Image construction module 930, three-dimensional computations module 950 and obstacle determination module 970 can also be functional modules, be used for Perform the corresponding step in above-mentioned obstacle detection method.It is appreciated that these modules can by hardware, software or the two With reference to realizing.When realizing in hardware, these modules may be embodied as one or more hardware modules, such as one or Multiple application specific integrated circuits.When being realized with software mode, these modules may be embodied as holding on the one or more processors Capable one or more computer programs, such as program of storage in memory 204 performed by the processor 218 of Fig. 2.
Figure 10 is described for the details to image collection module 910 according to the exemplary embodiment of the disclosure one Block diagram, as shown in Figure 10, the image collection module 910 can include but not limit:
Image acquisition unit 911, the first two dimension of the scene to be measured for obtaining the collection of binocular image harvester Image and the second two dimensional image;
Stereo matching unit 912, for the image on the basis of first two dimensional image, second two dimensional image be than Compared with image, Stereo matching processing is carried out to first two dimensional image and the second two dimensional image, each of the benchmark image is determined Parallax value corresponding to individual pixel;
Image generation unit 913, for the parallax value corresponding to each pixel using the benchmark image as described The gray value of the corresponding pixel points of anaglyph generates the anaglyph of the scene to be measured.

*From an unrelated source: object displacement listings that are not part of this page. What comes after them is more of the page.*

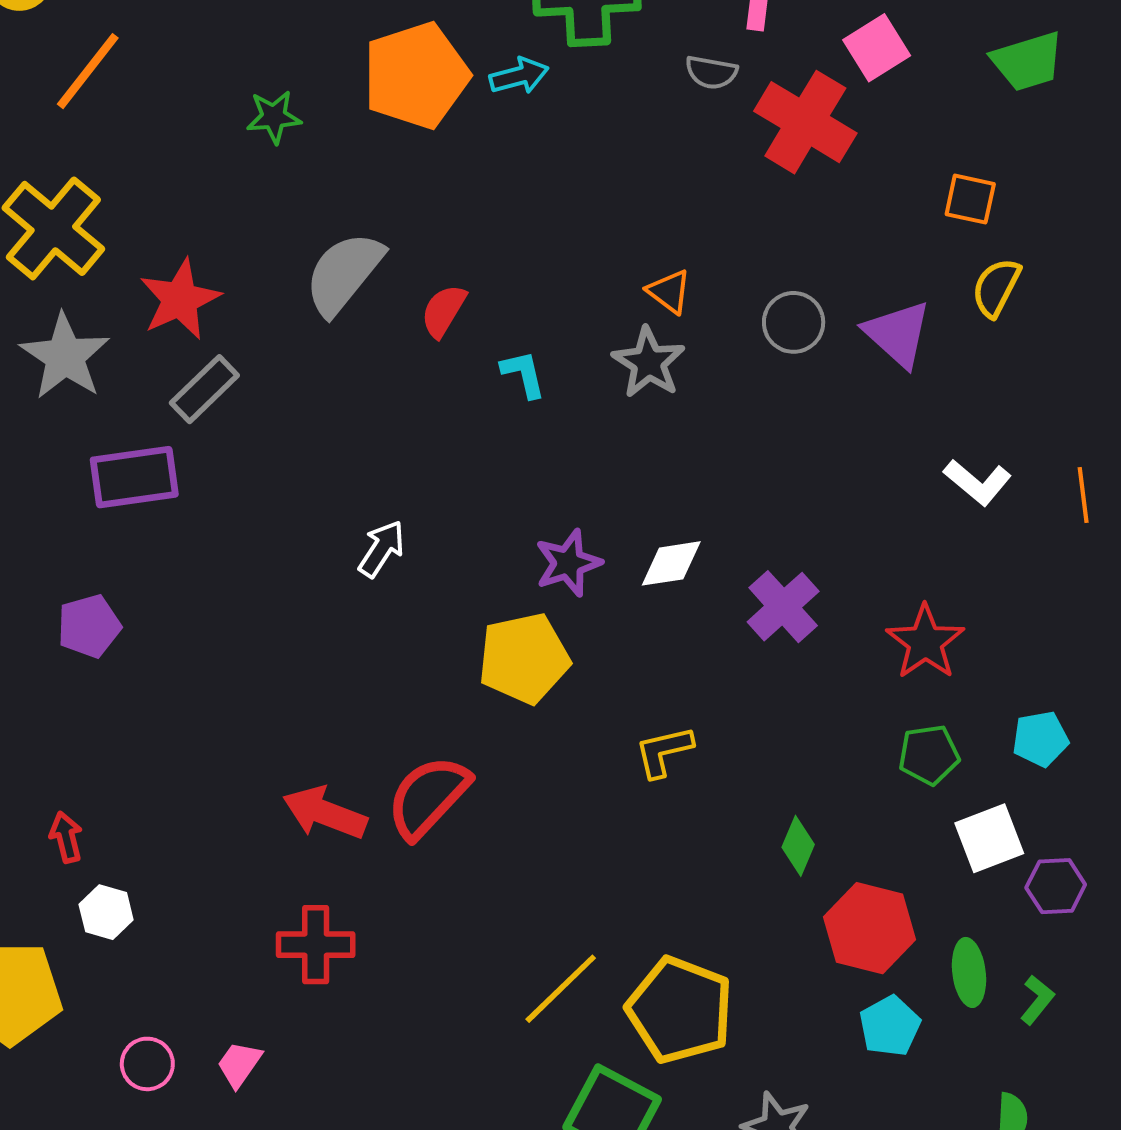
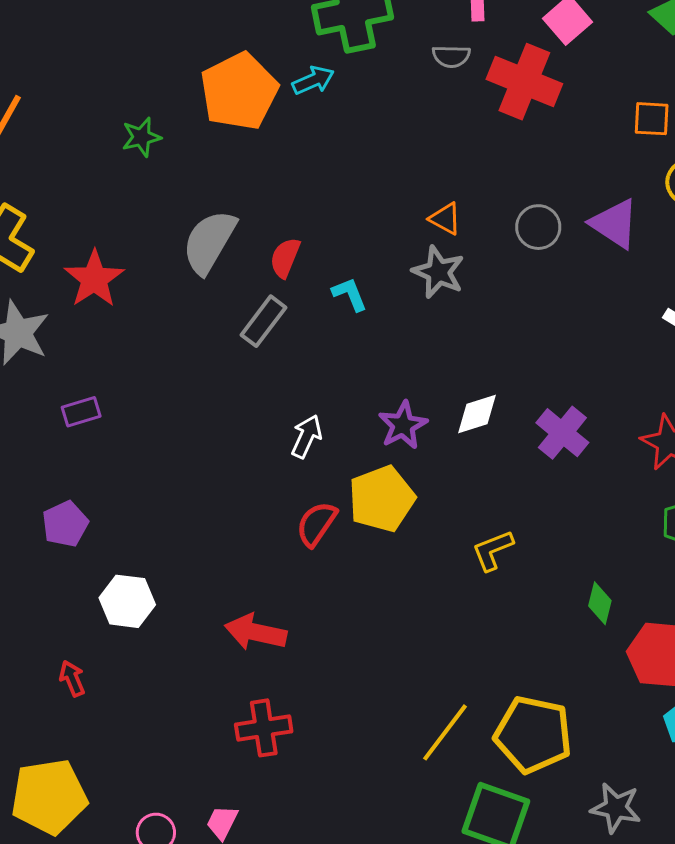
gray rectangle: (204, 389) -> (263, 321), moved
purple rectangle: (134, 477) -> (81, 412), size x0.6
white arrow: (382, 549) -> (307, 436), moved
red semicircle: (428, 797) -> (316, 524), moved, size x0.7
white hexagon: (106, 912) -> (127, 601), moved, size x1.4

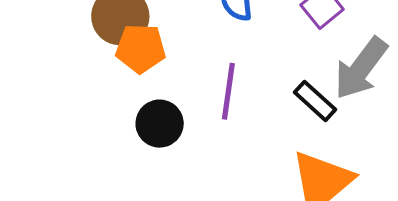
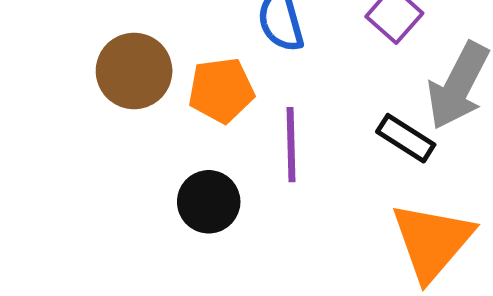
orange pentagon: (141, 48) -> (221, 90), moved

Optionally, described device can also include but not limit:
Edge extracting module, for carrying out noise reduction process and edge extraction operation processing to the anaglyph;
Image repair module, for by by the edge extraction operation processing after anaglyph non-edge pixels point Image repair operation is carried out, the parallax value of non-edge pixels point is filled so that the parallax of each pixel of the anaglyph Value is in gradual change state.
Figure 11 is described for the details to three-dimensional computations module 950 according to the exemplary embodiment of the disclosure one Block diagram, as shown in figure 11, the three-dimensional computations module 950 can include but not limit:
Image segmentation unit 951, the color for the different zones according to the coloured image is different, by the cromogram As being divided into some regions;
Coordinate calculating unit 952, for the parallax value according to each pixel in the anaglyph, calculates described each The three dimensional space coordinate of pixel;
Area calculation unit 953, the three dimensional space coordinate of the pixel for being included according to each candidate region determines institute State size and the position of each candidate region.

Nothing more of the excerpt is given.